Le donneur d’ordre peut contester le redressement opéré et, à cet effet, il a le droit de se voir transmettre par l’URSSAF le procès-verbal de délit de travail dissimulé établi à l’encontre du cocontractant (Cass. Civ. 2e 8 avril 2021 n°19-23728). En matière de travail dissimulé, le redressement est généralement forfaitaire. En effet, à défaut de preuve contraire en termes de durées effectives d'emploi et de rémunérations réellement versées, les rémunérations sont évaluées forfaitairement à 25 % du plafond annuel de la sécurité sociale et sont réputées avoir été versées au cours du mois où le délit de travail dissimulé est constaté. 

Le montant du redressement des cotisations sociales est majoré de 25 %, compte tenu de la situation de travail dissimulé, voire de 40 % en cas de circonstances aggravantes (mineur concerné, personnes vulnérables ou en état de dépendance, etc.). Cette majoration est encore relevée d’un cran en cas de récidive. Elle peut en revanche être modulée à la baisse en cas de règlement dans les trente jours. 

En plus du redressement de cotisations sociales, l’URSSAF peut procéder, à titre de sanction, à l’annulation des réductions ou exonérations de cotisations dont le donneur d’ordre a pu bénéficier au titre des rémunérations versées à ses salariés (Art. L133-4-5 du Code de la sécurité sociale).

L’annulation s’applique pour chacun des mois au cours desquels le donneur d’ordre n’a pas respecté ses obligations, le montant global ne pouvant excéder 15 000 € pour une personne physique et 75 000 € pour une personne morale. À noter que la loi de financement de la sécurité sociale pour 2023 modifie désormais ce plafond pour les cas de récidive.

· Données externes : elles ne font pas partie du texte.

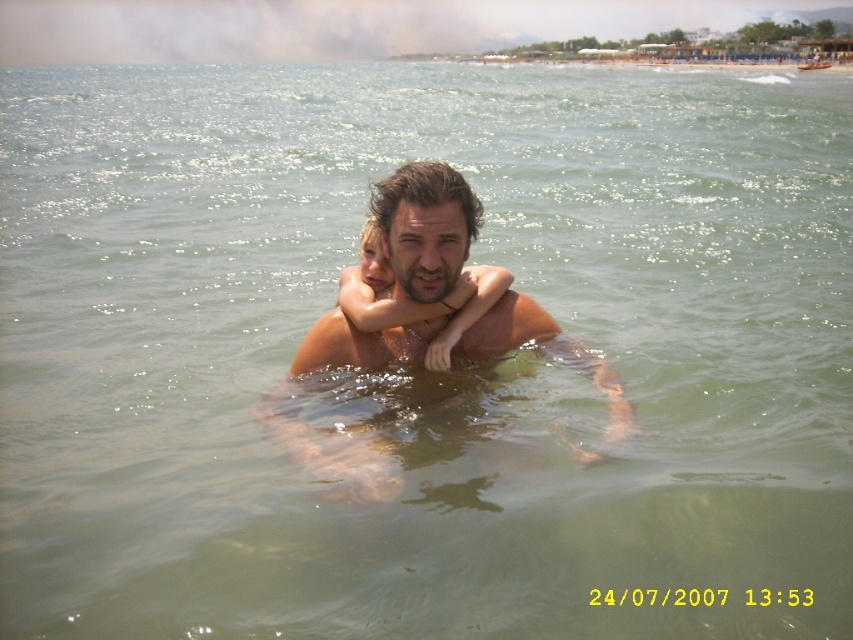 You are a photographer standing at the origin point of the image coordinate system. You want to take a photo of the smooth skin man at center. What are the coordinates where you should aim your camera?

The coordinates where you should aim your camera are at point [422,230].

You are a photographer taking a picture of the smooth skin man at center and the smooth skin child at center. Which one will appear taller in the photo?

The smooth skin man at center is taller than the smooth skin child at center, so he will appear taller in the photo. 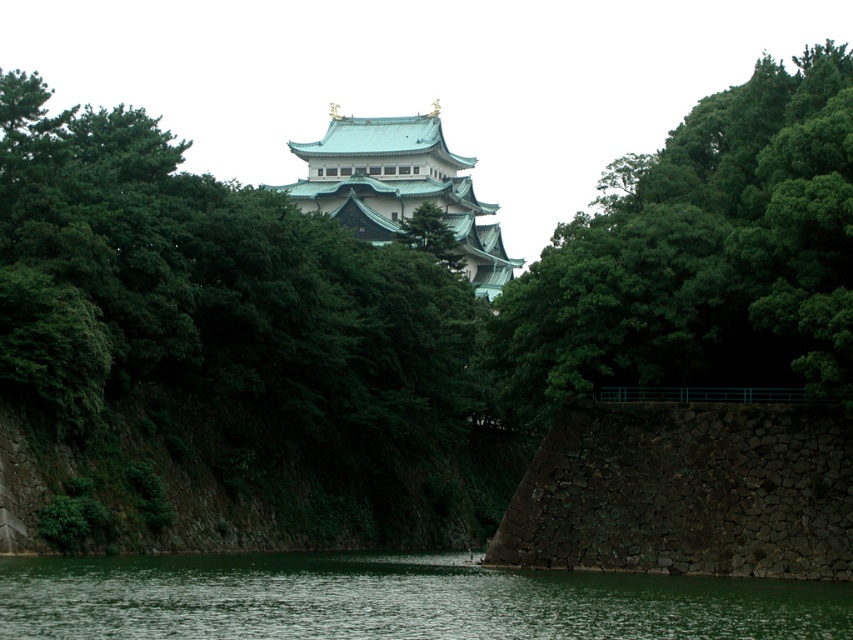 Question: Estimate the real-world distances between objects in this image. Which object is closer to the green stone river at lower center?

Choices:
 (A) green leafy tree at upper center
 (B) teal glazed tower at center

Answer: (A)

Question: Which point is closer to the camera?

Choices:
 (A) (199, 628)
 (B) (628, 372)
 (C) (440, 145)

Answer: (A)

Question: Is the position of green leafy tree at upper center less distant than that of teal glazed tower at center?

Choices:
 (A) yes
 (B) no

Answer: (A)

Question: Does green leafy tree at upper center have a smaller size compared to green stone river at lower center?

Choices:
 (A) no
 (B) yes

Answer: (A)

Question: Which point is closer to the camera?

Choices:
 (A) (293, 145)
 (B) (833, 76)
 (C) (618, 620)

Answer: (C)

Question: Does green leafy tree at upper center have a larger size compared to green stone river at lower center?

Choices:
 (A) yes
 (B) no

Answer: (A) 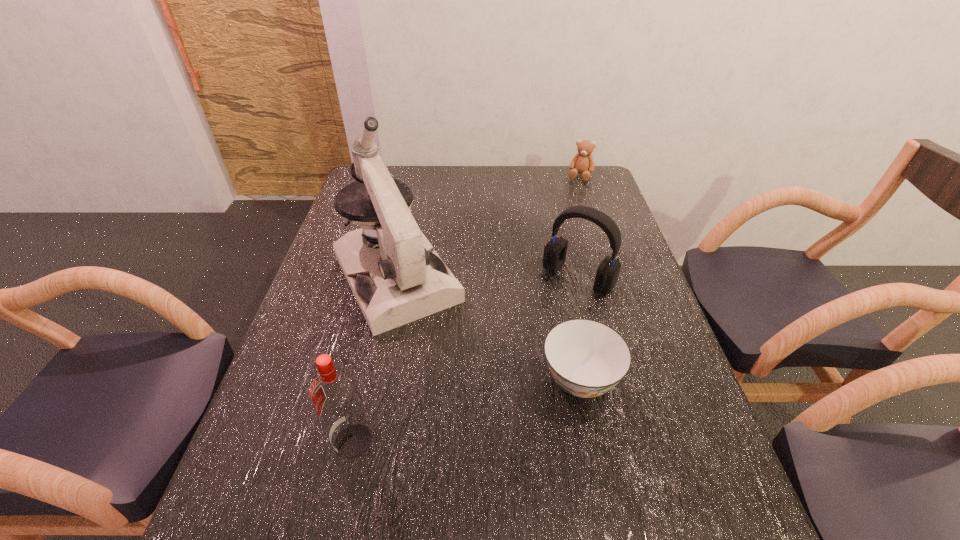 The width and height of the screenshot is (960, 540). In order to click on free area in between the headset and the vodka in this screenshot , I will do `click(466, 360)`.

In order to click on unoccupied position between the fourth shortest object and the fourth farthest object in this screenshot , I will do `click(467, 410)`.

Locate which object is the third closest to the shortest object. Please provide its 2D coordinates. Your answer should be formatted as a tuple, i.e. [(x, y)], where the tuple contains the x and y coordinates of a point satisfying the conditions above.

[(334, 393)]

Locate which object is the closest to the second tallest object. Please provide its 2D coordinates. Your answer should be formatted as a tuple, i.e. [(x, y)], where the tuple contains the x and y coordinates of a point satisfying the conditions above.

[(403, 280)] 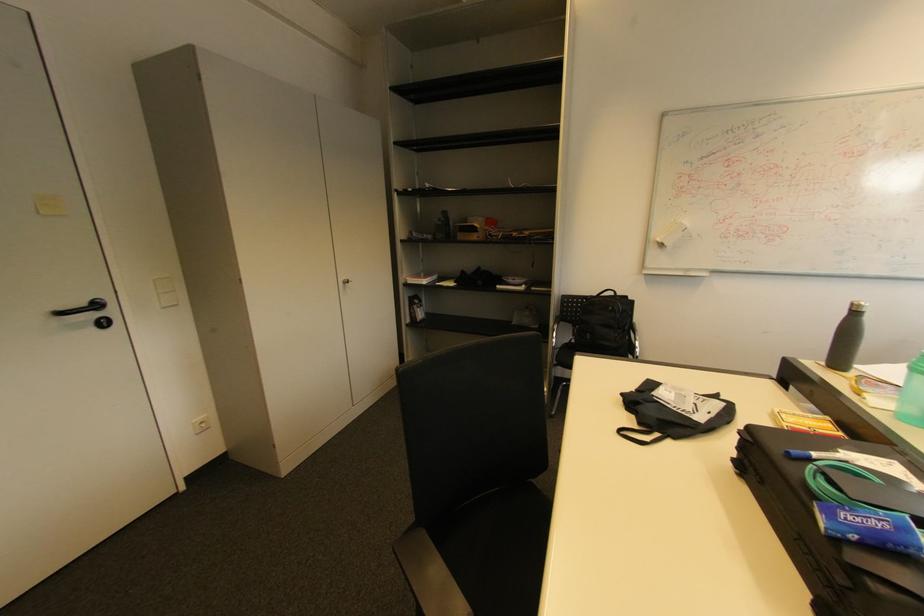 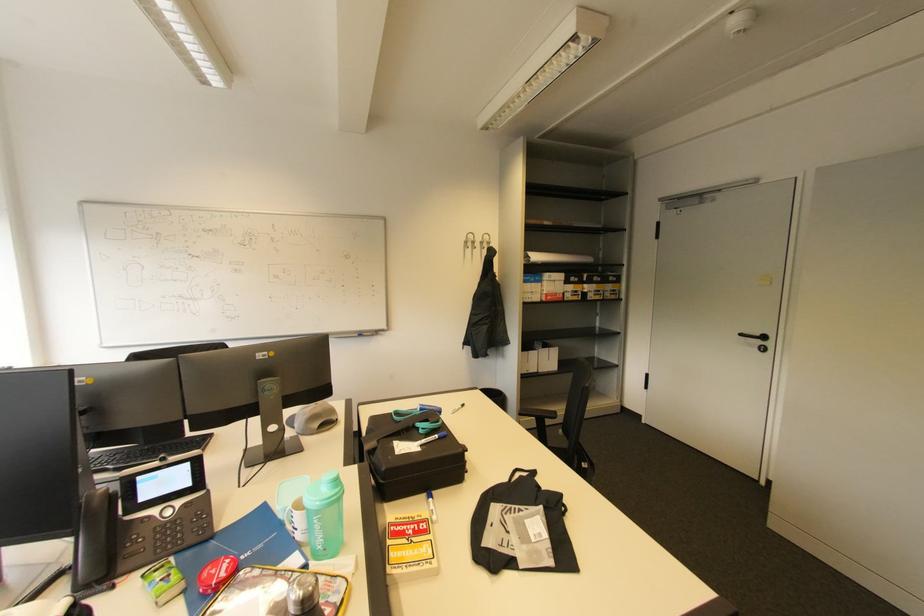 Locate, in the second image, the point that corresponds to the point at 677,400 in the first image.

(531, 523) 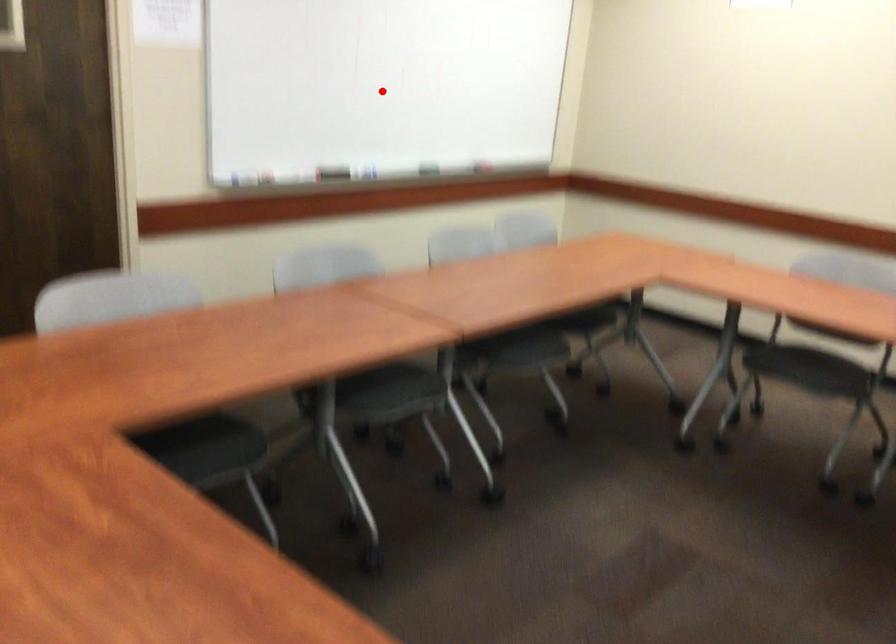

La solidarité de paiement relative au remboursement des aides publiques 

Le donneur d’ordre pourra enfin se voir demander le remboursement, le cas échéant, des sommes correspondantes au montant des aides publiques dont il a bénéficié (au titre des contrats d’apprentissage, contrats uniques d’insertion, contrats de professionnalisation, allocation d’activité partielle, etc. Art. D8272-1 du Code du travail) au cours des douze derniers mois précédant l’établissement du procès-verbal de constatation de l’infraction. 

Cette décision discrétionnaire est prise par l’autorité administrative au regard de plusieurs critères (i.e., gravité des faits constatés, nature des aides perçues, avantages procurés à l’employeur Art. L8272-1 du Code du travail situation sociale, économique et financière de l’entreprise (Art. D8272-6 du Code du travail), et à l’issue d’une procédure contradictoire au cours de laquelle le donneur d’ordre pourra présenter ses observations écrites.